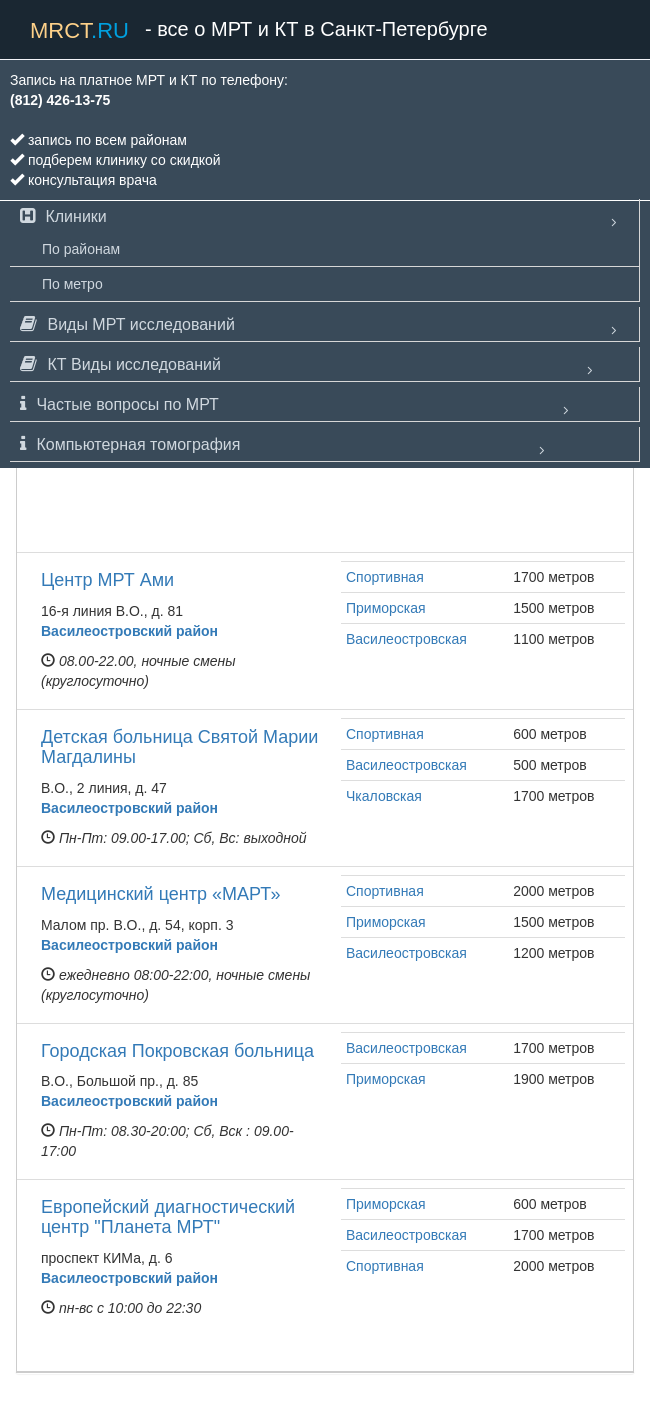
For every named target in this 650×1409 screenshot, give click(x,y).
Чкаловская (384, 796)
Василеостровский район (129, 631)
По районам (81, 249)
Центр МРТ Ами (107, 580)
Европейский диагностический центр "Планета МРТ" (168, 1217)
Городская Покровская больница (177, 1051)
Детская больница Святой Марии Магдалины (179, 747)
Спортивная (385, 577)
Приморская (386, 608)
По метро (72, 284)
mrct (79, 30)
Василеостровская (406, 639)
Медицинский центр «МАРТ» (160, 894)
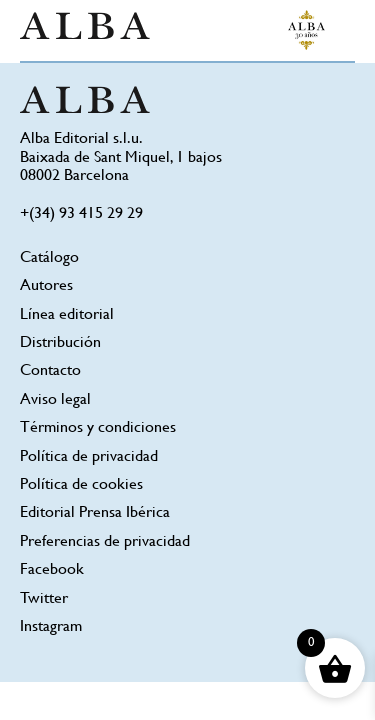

=-=-=

▸ Instructions for the task
Tally the lines in the records above that contain the word "больница". Write the number and nothing else.

▸ Answer area
2